Haddad c. R., 2020 QCCA 793
[12] Notre Cour a reconnu que les tribunaux de première instance sont « enclins à modifier les actes d’accusation plutôt que de les annuler lorsque les circonstances le permettent »[9]. Dans le cas du paragraphe 601(3) C.cr., il s’agit même d’une obligation :
[65] L’article 601(3) C.cr. énonce l’obligation – on notera l’emploi du mot « shall » dans le texte anglais de la disposition législative – qu’a un tribunal de première instance de modifier l’acte d’accusation dans certaines circonstances. Cette obligation de modifier l’acte d’accusation est présente lors d’une énonciation défectueuse d’un élément constitutif nécessaire (art. 601(3)b)(i) C.cr.), d’un défaut en substance (art. 601(3)b)(iii) C.cr.) ou d’un vice de forme quelconque (art. 601(3)c) C.cr.).[10]
[13] Une modification faite en vertu du paragraphe 601(3) C.cr. peut donc intervenir « à tout stade des procédures lorsqu’il s’agit d’un détail de l’infraction »[11]. Elle ne doit toutefois pas avoir pour effet de créer une nouvelle accusation, différente de l’accusation initiale[12]. Cependant, l’omission d’un élément essentiel dans un chef d’accusation ne sera pas nécessairement fatale si l’accusé a été raisonnablement informé de l’infraction reprochée et qu’il n’en subit pas de préjudice[13].
i) Le chef 7 (le complot)
[14] Dans R. c. Douglas, la Cour suprême s’est penchée sur la question du caractère suffisant d’un acte d’accusation comportant une allégation de complot. Elle écrit :
Pour conclure qu'un complot donné est visé par l'acte d'accusation, il suffit que la preuve produite démontre que le complot prouvé met en cause certains des accusés; qu'il a eu lieu au cours de la période indiquée dans l'acte d'accusation; que son objet était le type d'infraction imputé. Groberman fait une remarque très judicieuse sur ce point dans son article intitulé "The Multiple Conspiracies Problem in Canada" (1982), 40 U.T. Fac. L. Rev. 1, aux pp. 9 et 10 :
[TRADUCTION] Habituellement, à moins d'être exceptionnellement précis, le texte de l'acte d'accusation spécifie seulement le type d'infraction qui était l'objet de l'entente, le nom des participants allégués, ainsi que la période durant laquelle le complot se serait déroulé.

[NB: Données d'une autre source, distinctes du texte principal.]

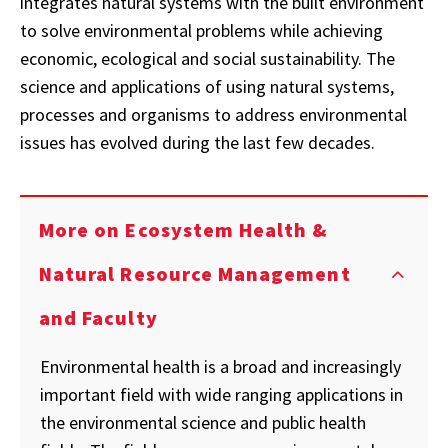
integrates natural systems with the built environment
to solve environmental problems while achieving
economic, ecological and social sustainability. The
science and applications of using natural systems,
processes and organisms to address environmental
issues has evolved during the last few decades.
More on Ecosystem Health &
Natural Resource Management
and Faculty
Environmental health is a broad and increasingly
important field with wide ranging applications in
the environmental science and public health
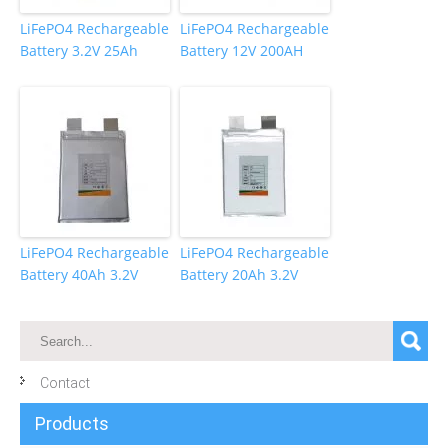
LiFePO4 Rechargeable
LiFePO4 Rechargeable
Battery 3.2V 25Ah
Battery 12V 200AH
LiFePO4 Rechargeable
LiFePO4 Rechargeable
Battery 40Ah 3.2V
Battery 20Ah 3.2V
Contact
Products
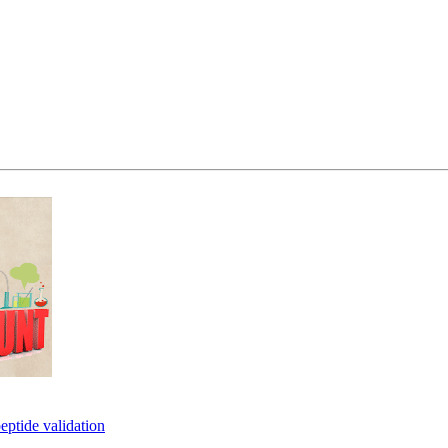
eptide validation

Même si le complot prouvé vise un nombre de personnes inférieur au nombre des accusés mentionnés, ou s'il n'a eu lieu que durant une partie seulement de la période indiquée, on peut dire que le complot imputé est assimilable à celui qui a été prouvé. Par conséquent, pour qu'un complot donné soit visé par l'acte d'accusation, il suffit qu'il mette en cause certains des accusés, qu'il se soit produit au cours de la période mentionnée dans l'acte d'accusation et que son objet ait été le type de crime allégué.[14]
[Soulignements ajoutés]
[15] À la fin du procès, le juge a exercé sa discrétion en modifiant le chef 7 pour y préciser que le complot visait une introduction par effraction dans le but de commettre un vol. Ce faisant, le juge ne faisait que spécifier, conformément à la preuve présentée, la nature particulière de l’acte criminel « qui était l'objet de l'entente ». Cette modification n’avait toutefois pas pour effet de créer une autre infraction comportant des caractéristiques différentes de nature à priver l'appelant d’une défense pleine et entière et de son droit à un procès équitable[15].